In the previous section, we started to talk about how the budget needs to be a fluid document. Flexible budgeting is important for businesses, as the world isn’t static!
The budget we prepared is called a planning budget. This budget is put together before the year starts, and is a static budget. We can’t use it for accessing if costs are being effectively controlled. It doesn’t let us compare apples to apples.
So what if instead of selling 2000 pair of shoes, we sold 3000? Would it be fair to hold our production manager responsible for going over costs when he manufactured 1000 more pair of shoes? The answer to this is obviously no, so how can we fix this problem? On the other hand, if we produce less, and our electricity bill is lower, it would note be fair to give kudos for reducing energy costs!
Flexible budgets take into account how changes in production affect costs. So if production goes up, costs with go up. In converse, if we were to sell fewer shoes, our costs would go down!

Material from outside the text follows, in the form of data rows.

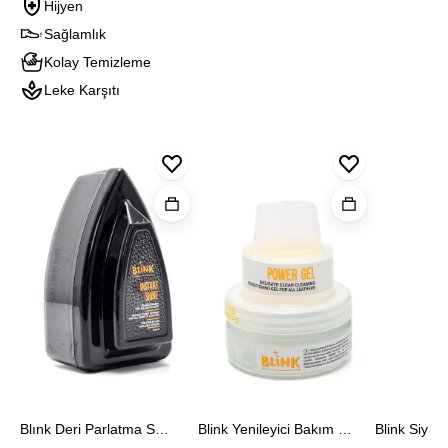
Hijyen
Sağlamlık
Kolay Temizleme
Leke Karşıtı
Blınk
Blink
Blink
Deri
Yenileyici
Siyah
Parlatma
Bakım
Optic
Sungerı
Jeli
Shine
Blınk Deri Parlatma Sungerı
Blink Yenileyici Bakım Jeli
Blink Siyah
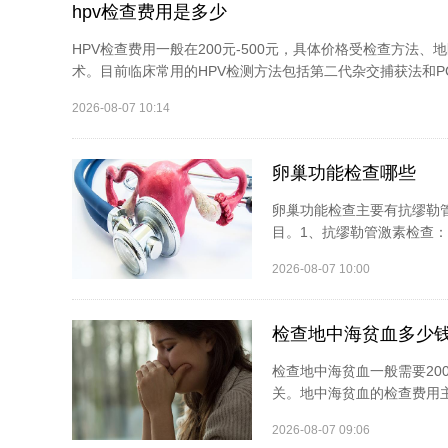
hpv检查费用是多少
HPV检查费用一般在200元-500元，具体价格受检查方法
术。目前临床常用的HPV检测方法包括第二代杂交捕获法和PC
2026-08-07 10:14
卵巢功能检查哪些
卵巢功能检查主要有抗缪勒
目。1、抗缪勒管激素检查：
2026-08-07 10:00
检查地中海贫血多少
检查地中海贫血一般需要20
关。地中海贫血的检查费用主
2026-08-07 09:06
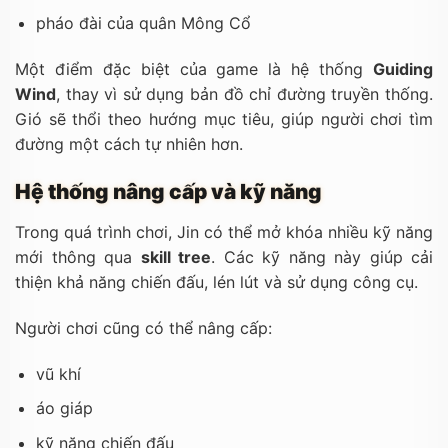
pháo đài của quân Mông Cổ
Một điểm đặc biệt của game là hệ thống
Guiding
Wind
, thay vì sử dụng bản đồ chỉ đường truyền thống.
Gió sẽ thổi theo hướng mục tiêu, giúp người chơi tìm
đường một cách tự nhiên hơn.
Hệ thống nâng cấp và kỹ năng
Trong quá trình chơi, Jin có thể mở khóa nhiều kỹ năng
mới thông qua
skill tree
. Các kỹ năng này giúp cải
thiện khả năng chiến đấu, lén lút và sử dụng công cụ.
Người chơi cũng có thể nâng cấp:
vũ khí
áo giáp
kỹ năng chiến đấu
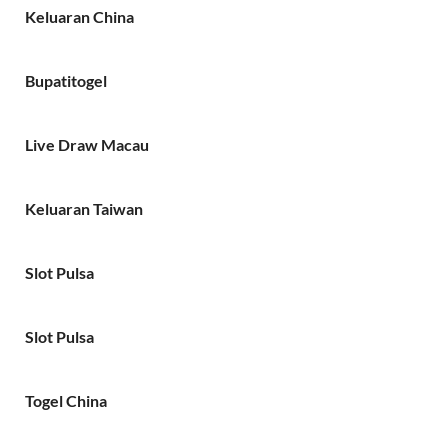
Keluaran China
Bupatitogel
Live Draw Macau
Keluaran Taiwan
Slot Pulsa
Slot Pulsa
Togel China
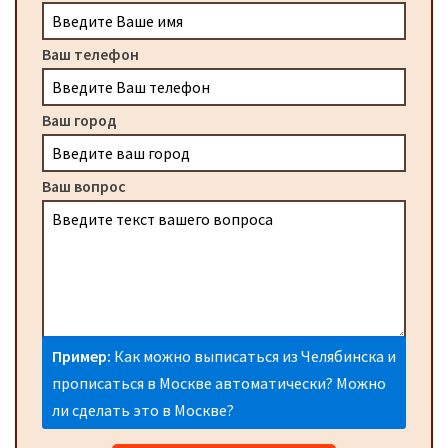
Ваш телефон
Ваш город
Ваш вопрос
Пример:
Как можно выписаться из Челябинска и
прописаться в Москве автоматически? Можно
ли сделать это в Москве?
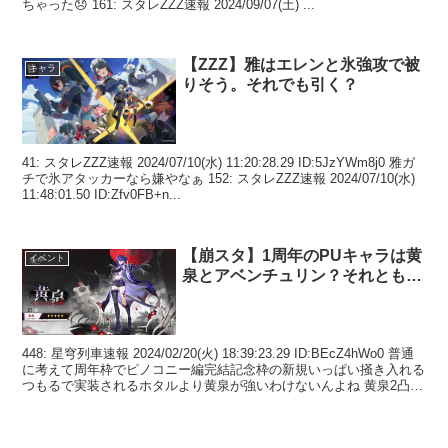
ちゃった😞 161: スタレZZZ速報 2024/09/07(土) ...
【ZZZ】雅はエレンと氷強攻で被
キャラ
りそう。それでも引く？
41: スタレZZZ速報 2024/07/10(水) 11:20:28.29 ID:5JzYWm8j0 雅ガ
チで氷アタッカーなら嫌やなぁ 152: スタレZZZ速報 2024/07/10(水)
11:48:01.50 ID:Zfv0FB+n...
【崩スタ】1周年のPUキャラは黄
イベント
泉とアベンチュリン？それとも…
448: 星穹列車速報 2024/02/20(火) 18:39:23.29 ID:BEcZ4hWo0 普通
に考えて周年枠でピノコニー編完結記念枠の新規いっぱい掻き入れる
つもるで実装されるホタルより黄泉が強いわけないんよね 黄泉2凸餅
する気あ...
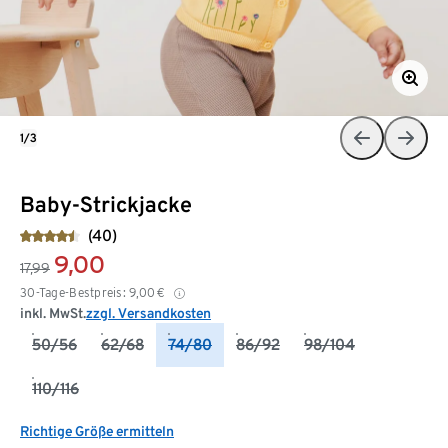
1/3
Baby-Strickjacke
(40)
9,00
17,99
30-Tage-Bestpreis:
9,00
€
inkl. MwSt.
zzgl. Versandkosten
50/56
62/68
74/80
86/92
98/104
110/116
Richtige Größe ermitteln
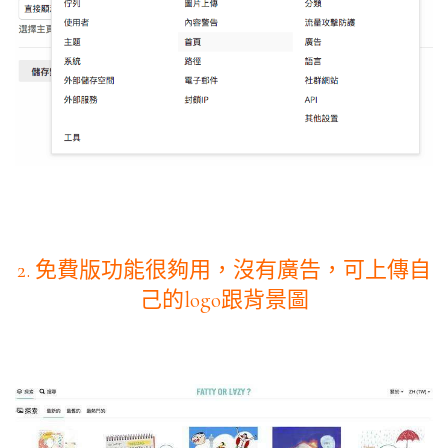
2. 免費版功能很夠用，沒有廣告，可上傳自
己的logo跟背景圖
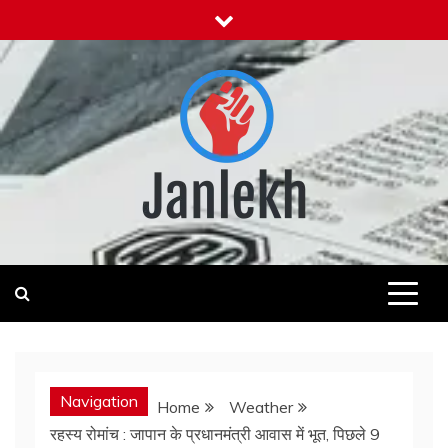
Skip
to
content
Janlekh
News for Public
Navigation
Home
Weather
रहस्य रोमांच : जापान के प्रधानमंत्री आवास में भूत, पिछले 9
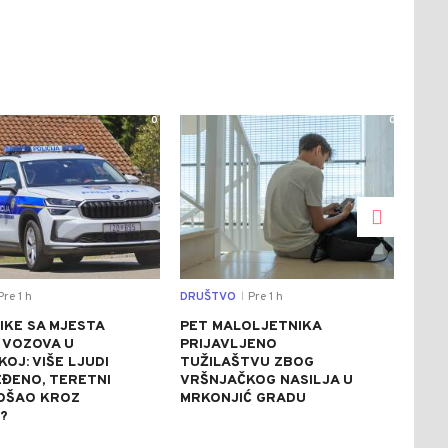
0
0
re 1 h
DRUŠTVO
Pre 1 h
DRU
|
IKE SA MJESTA
PET MALOLJETNIKA
STR
 VOZOVA U
PRIJAVLJENO
UPO
OJ: VIŠE LJUDI
TUŽILAŠTVU ZBOG
VOD
EĐENO, TERETNI
VRŠNJAČKOG NASILJA U
RIJ
OŠAO KROZ
MRKONJIĆ GRADU
RIJ
?
KUP
NAV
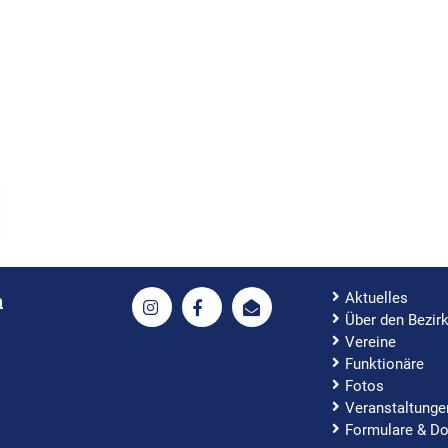
Aktuelles
h
Über den Bezir
Vereine
Funktionäre
Fotos
Veranstaltunge
Formulare & D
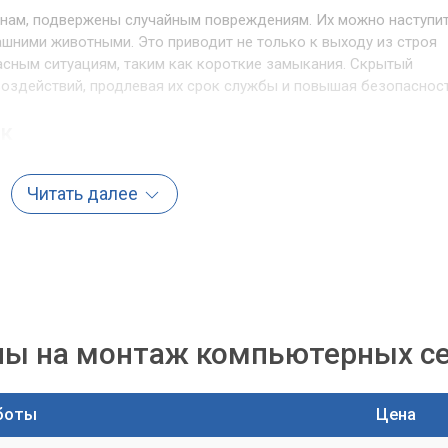
енам, подвержены случайным повреждениям. Их можно наступит
шними животными. Это приводит не только к выходу из строя
асным ситуациям, таким как короткие замыкания. Скрытый
оздействий, продлевая их срок службы и повышая безопасност
ок
ют поиск неисправностей и добавление новых устройств.
Читать далее
ионалами, обеспечивает четкий порядок. Это значительно
ю вашей сетевой инфраструктуры.
монтажа
р» использует различные техники для скрытой прокладки
ы на монтаж компьютерных с
е решение для каждого конкретного случая.
боты
Цена
оторый обеспечивает полную невидимость кабелей. Кабели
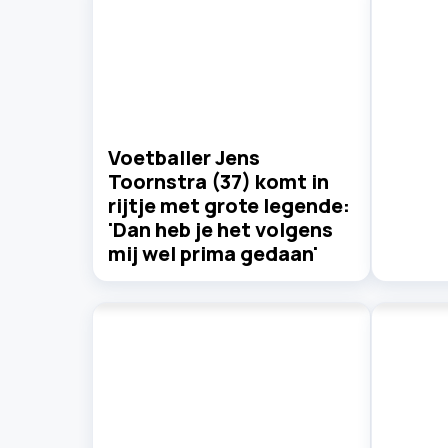
Voetballer Jens
Toornstra (37) komt in
rijtje met grote legende:
'Dan heb je het volgens
mij wel prima gedaan'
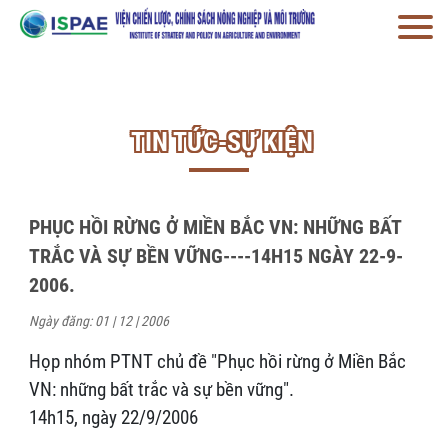
TIN TỨC-SỰ KIỆN
PHỤC HỒI RỪNG Ở MIỀN BẮC VN: NHỮNG BẤT
TRẮC VÀ SỰ BỀN VỮNG----14H15 NGÀY 22-9-
2006.
Ngày đăng: 01 | 12 | 2006
Họp nhóm PTNT chủ đề "Phục hồi rừng ở Miền Bắc
VN: những bất trắc và sự bền vững".
14h15, ngày 22/9/2006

So, a flexible budget lets us see what the costs should have been at a particular level of activity. Let’s look at an example:
Planning Budget | Flexible Budget | Activity Variance | Favorable or Unfavorable | |
---|---|---|---|---|
Classes taken | 500 | 600 | ||
Revenue ($14/class) | $7,000 | $8,400 | $1,400 | Favorable |
Expenses | ||||
Wages and Salaries | $3,500 | $4,200 | $700 | Unfavorable |
Yoga Supplies | $250 | $300 | $50 | Unfavorable |
Utilities | $500 | $600 | $100 | Unfavorable |
Rent | $500 | $500 | ||
Insurance | $100 | $100 | ||
Other Expenses | $250 | $300 | $50 | Unfavorable |
Total Expense | $5,100 | $6,000 | $900 | Unfavorable |
Net Operating Income | $1,900 | $2,400 | $500 | Favorable |
So let’s look at Simply Yoga. If their planning budget assumed 500 classes to be taken, but there were actually 600 classes taken in the time period, how would expenses react? Well, in this case, it looks like wages area based on a per class cost of $7 $3500/500=$7, and so does $4200/600=$7. So if more classes are taken, it is a favorable revenue variance, meaning the studio made more money, but an unfavorable wages and salaries variance, as they spent more on wages than budgeted. But was it a good thing to spend more? Yes! Even though expenses were higher, the net operating income is higher. So this is a good thing! This flexible budget allows us to make changes in the expense accounts as the number of classes taken changes.
So why did rent and insurance not change? Remember back to our Hupana Running Company example. Those kinds of expenses are fixed, so it doesn’t matter how many shoes we sell or classes are taken, they remain the same. This type of budgeting helps us to see how increases in revenue affect net profit.